Let $p:E \to X$ be a vector bundle and denote by $\Gamma(E)$ the set of all sections of $E$. I want to show that $\Gamma(E)$ is a real vector space and will show what I tried for the sum operation. For sections $s_1,s_2 \in \Gamma(E)$ and $x \in X$ we can define $s_1+s_2(x):=s_1(x)+s_2(x)$ which will give a well defined function $$s_1+s_2:X \to E$$ with the property that for every $x \in X$ we get that $p((s_1+s_2)(x))=x$ since the sum $s_1(x)+s_2(x)$ is the sum in $p^{-1}(x)$. So the only thing that one needs to show is that the sum is continuous.
We know that for every $x \in X$ there is an open $U$ around $x$ and an isomorphism of vector bundles $f:p^{-1}(U) \to U \times \mathbb{R}^n$ for some $n$. Thus we get a function $$U \to p^{-1}(U) \to U \times \mathbb{R}^n, u \mapsto s(u) \mapsto f(s(u)).$$ Note that on ever fiber $p^{-1}(u)$ with $u \in U$ there is a unique homomorphism $g_u:p^{-1}(u) \to \mathbb{R}^n$ with $f(v)=(u,g_u(v))$ where $v \in p^{-1}(u)$. So the composition above is given by $u \mapsto (u,g_u(s(u))$. In particular we get that the function for $s_1+s_2$ is given by: $$u \mapsto (u,g_u(s_1(u)+s_2(u))).$$ Defining the function $g:p^{-1}(U), v \mapsto g_u(v)$, $p(v)=u$ we get that $g$ is continuous because $g=\pi_2 \circ f$ where $\pi_2$ is the projection onto the second coordinate.

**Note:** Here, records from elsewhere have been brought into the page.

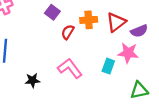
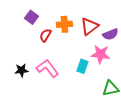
black star: (33, 80) -> (21, 70), moved

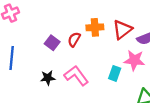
purple square: (31, 17) -> (52, 43), moved

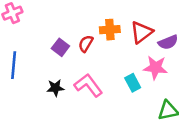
cyan rectangle: (115, 73) -> (133, 83), turned -48

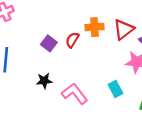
cyan rectangle: (133, 83) -> (115, 89), moved
pink L-shape: (88, 85) -> (75, 94), moved

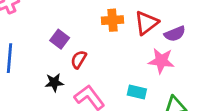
red semicircle: (72, 40) -> (79, 59), moved
cyan rectangle: (115, 89) -> (137, 92), turned -49

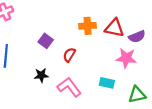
red triangle: (146, 23) -> (114, 28), turned 48
red semicircle: (79, 59) -> (69, 55), moved

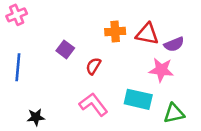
black star: (41, 75) -> (36, 117), moved
cyan rectangle: (107, 83) -> (138, 99), size x1.5

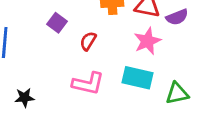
pink star: (161, 70) -> (147, 41), moved, turned -30
pink L-shape: (93, 104) -> (88, 83), turned 140

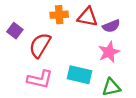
red semicircle: (88, 41) -> (40, 45), size x1.6
pink star: (147, 41) -> (109, 52), moved

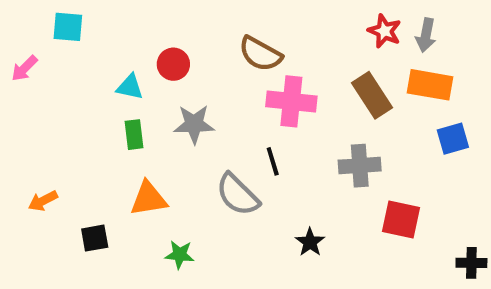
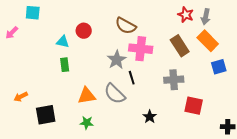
orange rectangle: (430, 85) -> (208, 41), turned 35
gray star: (194, 124) -> (117, 60), moved, turned -30
orange triangle: (149, 199) -> (87, 96), moved
black square: (95, 238) -> (46, 115), size x1.5

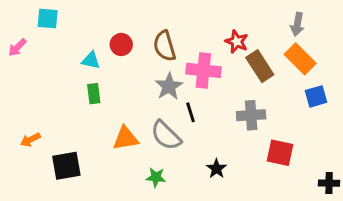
red star: (186, 15) -> (237, 42), moved
brown semicircle: (126, 26) -> (165, 46), moved, turned 45
green star: (87, 123) -> (156, 177), moved

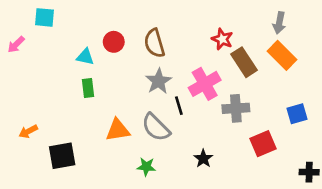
pink cross: (203, 70) -> (205, 84), moved, turned -36
blue square: (316, 96) -> (297, 114), moved
red square: (280, 153) -> (263, 144), turned -35

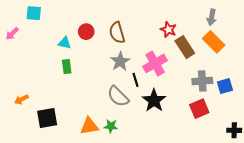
gray cross: (236, 108) -> (202, 81), moved
orange triangle: (118, 130) -> (89, 126), moved
black star: (203, 159) -> (154, 100), moved, size x1.6

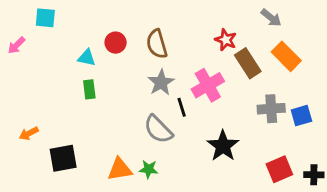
gray arrow: (212, 17) -> (271, 18), moved, turned -63
black star: (154, 100) -> (223, 146), moved
red square: (199, 109) -> (279, 169), moved

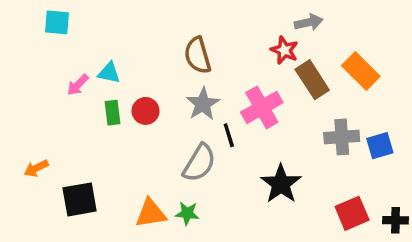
gray arrow: (271, 18) -> (309, 22), moved, turned -50
red circle: (116, 43) -> (146, 111), moved
pink arrow: (16, 45) -> (78, 85), moved
gray semicircle: (158, 129) -> (199, 163), turned -104

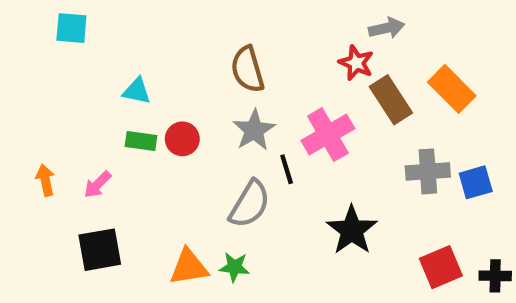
pink arrow: (78, 85) -> (98, 185), moved
green rectangle: (113, 113) -> (141, 141), turned -75
orange arrow: (36, 168) -> (45, 180), moved, turned 105

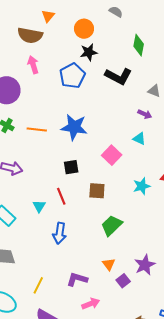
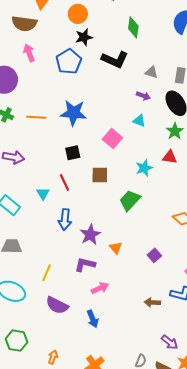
green trapezoid: (112, 225) -> (130, 200), moved
purple star: (145, 265) -> (90, 235), moved
purple square: (123, 281) -> (154, 255), moved

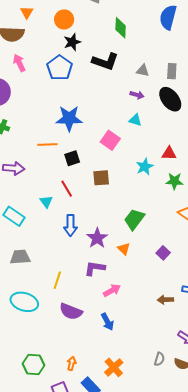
orange line: (36, 117) -> (47, 144), moved
green star: (175, 131) -> (174, 181), moved, turned -30
green trapezoid: (130, 200) -> (134, 219), moved
green hexagon: (17, 341) -> (34, 364), moved

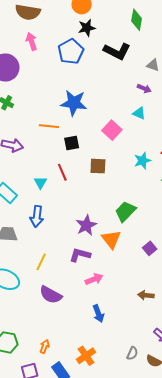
blue arrow: (71, 225) -> (37, 216), moved
orange triangle: (124, 249) -> (111, 239), size x1.5
blue arrow: (107, 322) -> (98, 314), moved

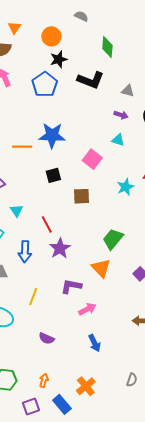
orange line: (49, 126) -> (22, 147), moved
red line: (62, 172) -> (47, 224), moved
cyan triangle: (40, 183) -> (17, 211), moved
purple star: (86, 225) -> (60, 248), moved
purple semicircle: (51, 295) -> (47, 338), moved, size x0.7

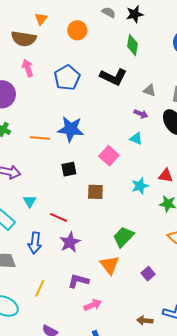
black star: (59, 59) -> (135, 14), moved
red line: (47, 224) -> (59, 217), turned -42

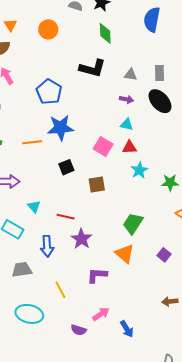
blue pentagon: (67, 78) -> (49, 92), moved
red triangle: (166, 176) -> (129, 147), moved
yellow line: (40, 288) -> (61, 290), turned -42
pink arrow: (93, 305) -> (101, 314), moved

We also know that the sum is continuous, and so the function $u \mapsto (u,g_u(s_1(u)+s_2(u)))$ is continuous. Composing this with the homeomorphism $f^{-1}$ we get the function $u \mapsto s_1(u)+s_2(u)$. So using that composition of continuous functions remains continuous we get that the sum $s_1+s_2$ is continuous on $U$. Therefore we can conclude that $s_1+s_2$ is continuous on $X$.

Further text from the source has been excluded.